If I could dedicate a song to Past Lives, it would be “Heartbreaker” by Pat Benatar because I am devastated. Fueled by possibilities, pining, and yearning, Past Lives is one of the best films to come out in recent years. Nothing has captured the multifaceted nature of love so perfectly since 2019’s Portrait of a Lady on Fire.
Celine Song, a Columbia grad best known for her work as a brilliant playwright, dazzles the screen with her feature-length debut about possible soulmates caught up in cosmic complications. We follow Nora (Greta Lee) and Hae Sung (Teo Yoo) throughout three different points of their lives. First, they are childhood friends who slowly fall for the innocent charms of puppy love. Their paths diverge, figuratively and literally, when Nora’s family immigrates to Canada, and Hae Sung stays behind.
Twelve years pass, and Nora is now a playwriting student in New York City. With a stroke of luck (and the help of Facebook), Hae Sung and Nora reconnect. Soon they’re swept up in possibilities and fantasies of what would happen if they could see each other again. What would happen if this were to turn into something more? But the problem is that they have new lives now. There are new responsibilities, and everything becomes cumbersome and overwhelming. Despite this, they remain with the promise of someday, and we stand fully invested.

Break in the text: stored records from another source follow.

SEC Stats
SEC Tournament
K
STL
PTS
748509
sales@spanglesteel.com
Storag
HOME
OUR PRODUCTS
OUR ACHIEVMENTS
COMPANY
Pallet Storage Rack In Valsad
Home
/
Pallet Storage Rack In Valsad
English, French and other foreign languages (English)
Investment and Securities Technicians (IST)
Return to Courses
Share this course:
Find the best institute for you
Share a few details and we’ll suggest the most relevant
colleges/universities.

Over the course of twelve more years, they finally see each other again when Hae Sung travels to New York to see Nora. However…Nora finds herself married to Arthur (John Magaro).

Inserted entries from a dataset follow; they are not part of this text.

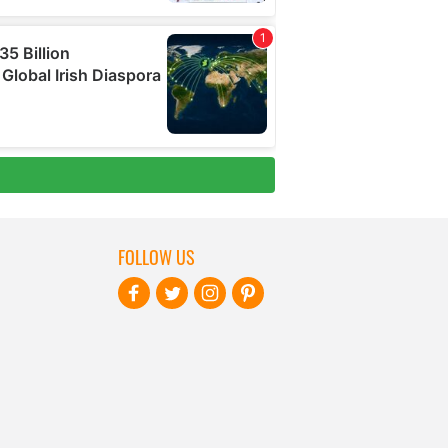
FOLLOW US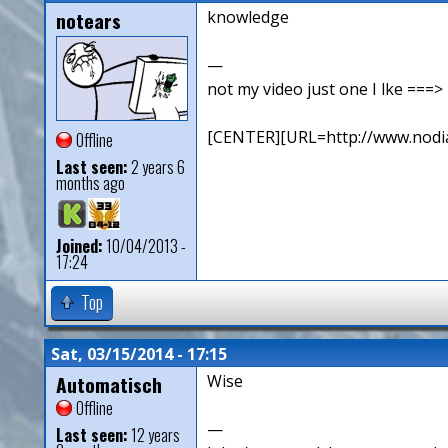
notears
knowledge
—
not my video just one I lke ==
[CENTER][URL=http://www.nodia
Offline
Last seen:
2 years 6
months ago
Joined:
10/04/2013 -
17:24
Top
Sat, 03/15/2014 - 17:15
Automatisch
Wise
Offline
—
Last seen:
12 years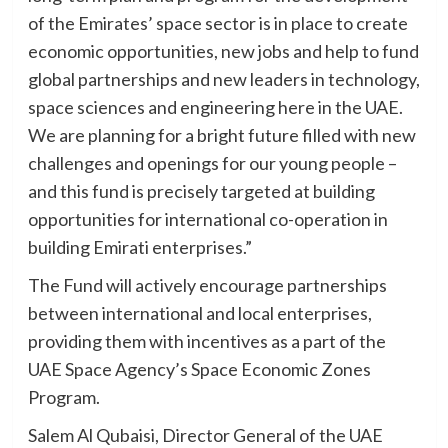
of the Emirates’ space sector is in place to create
economic opportunities, new jobs and help to fund
global partnerships and new leaders in technology,
space sciences and engineering here in the UAE.
We are planning for a bright future filled with new
challenges and openings for our young people –
and this fund is precisely targeted at building
opportunities for international co-operation in
building Emirati enterprises.”
The Fund will actively encourage partnerships
between international and local enterprises,
providing them with incentives as a part of the
UAE Space Agency’s Space Economic Zones
Program.
Salem Al Qubaisi, Director General of the UAE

Past Lives pulses with longing as it explores the concept of “In Yun,” a Korean belief that fate stems from two people’s connection in a previous life. Song shared during an interview at Sundance that the inspiration for the film ultimately came from personal experience.
While the film isn’t autobiographical, many bits and pieces of Song are sprinkled throughout. She shared that once, she was at a bar with an old flame and her current partner. She spoke to them in different languages and communicated with them through different cultural perceptions. This moment stayed with her. The disjointed nature of it.

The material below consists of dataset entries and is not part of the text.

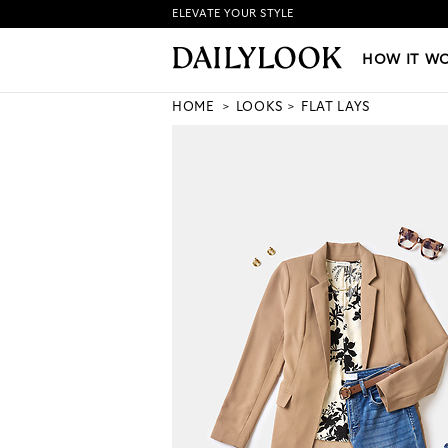
ELEVATE YOUR STYLE
HOW IT WORKS
|
NEW LO
HOW IT W
HOME
LOOKS
FLAT LAYS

The film takes this further and turns itself into a moral dilemma. It’s the epitome of desire for the unattainable. It pierces at the very core of ourselves because it understands what it means to be unsure. Yet it demonstrates certainty within the confusion. The final scene is so heartbreaking in its voracious honesty. It is all the best parts of In the Mood for Love, Before Sunrise, The Worst Person in the World, and even a bit of Fleabag mixed into one harmonious romantic drama.
Past Lives made me realize my mortal responsibility to allow myself to accept love into my life. Do not allow yourself to be robbed of the privilege of being loved. It’s heartbreaking in its narrative that expands years following two souls wandering the earth. That being said…you’re left hopeful. Yes, you’re gasping, most likely through tears, but there’s a new-found lightness inside you.
At heart, it’s a film about grieving what could have been. It’s simple in its setup, allowing for an intimate look at the lives of Nora and Hae Sung. It’s also harmoniously uncomplicated in its production. Forming part of A24‘s upcoming slate, it seems the indie heartthrob of the film community has found a new diamond in the rough. It never wavers in its charm and personality, embracing customs and culture. “In Yun” could be a simple belief, but it’s what we must hold onto if we want to believe that maybe in another life, these two wandering souls will find their way back to each other.
Past Lives had its world premiere at the 2023 Sundance Film Festival on January 21, 2023. It will form part of the 73rd edition of the Berlin Film Festival. The film has yet to receive a release date from A24.